Using the Chaste CMake build system it is possible to have fine-grained control over how user-projects are built, including adding extra dependencies and targets. The PyChaste user project has examples of using CMake to generate both manual and automatic Python wrappers. The CMakeLists.txt file for the PyChaste project shows that the Python wrapper generation code is included in a separate file WrapPython.cmake. This latter file has the following steps:

  1. Try to automatically find the Boost Python and Python libraries.
  2. Try to find CASTXML (only needed for automatic wrapping).
  3. Add includes from Chaste and any non-wrapper code used in the PyChaste project.
  4. Collect any files (modules) for automatic wrapping in the list PYCHASTE_PYTHON_AUTO_MODULES, and corresponding locations where the wrapped module should go in the Python package in PYCHASTE_PYTHON_MODULE_LOCATIONS.
  5. Collect all files (modules) for manual and automatic wrapping in the list PYCHASTE_PYTHON_MODULES.
  6. Copy any pure Python files from the source to build location
  7. Loop through all modules for automatic wrapping and add targets which will use a Python script generate_bindings.py to automatically generate Boost Python wrapper code. All individual targets are added to project_PyChaste_Python_Bindings so the code will be generated when the user does make project_PyChaste_Python_Bindings.
  8. Loop through all modules (which will now have either manually written or automatic wrapper code) and make a shared library target for module_name.so. This shared library is what is actually imported into Python by doing import module_name.
  9. Add all shared library targets to the single target project_PyChaste_Python so the user can just run make project_PyChaste_Python to build all the wrappers.

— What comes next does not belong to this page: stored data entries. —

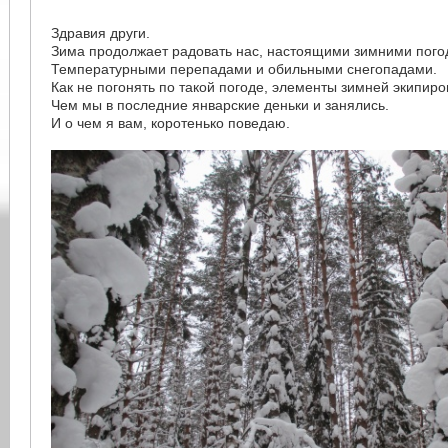
Здравия други.
Зима продолжает радовать нас, настоящими зимними пого
Температурными перепадами и обильными снегопадами.
Как не погонять по такой погоде, элементы зимней экипиро
Чем мы в последние январские деньки и занялись.
И о чем я вам, коротенько поведаю.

Examples of manually generated wrappers are in dynamic/hello_manual.cpp and dynamic/preload.cpp. The automatic generator script dynamic/generate_bindings.py goes through the following steps:

  1. Create a !PyPlusPlus wrapper build builder and pass it the configuration for CASTXML, locations of the module header files (dynamic/wrapper_headers/<module_name>_headers.hpp) and locations of any needed include files (e.g. boost, vtk, petsc).
  2. Use module specific scripts dynamic/wrapper_generators/generate_<module_name>.py to say which classes should be wrapped, give templated classes Python-ish names, exclude methods with unsupported return types etc. etc.
  3. Build the wrapper code, ending up in dynamic/module_name.cpp.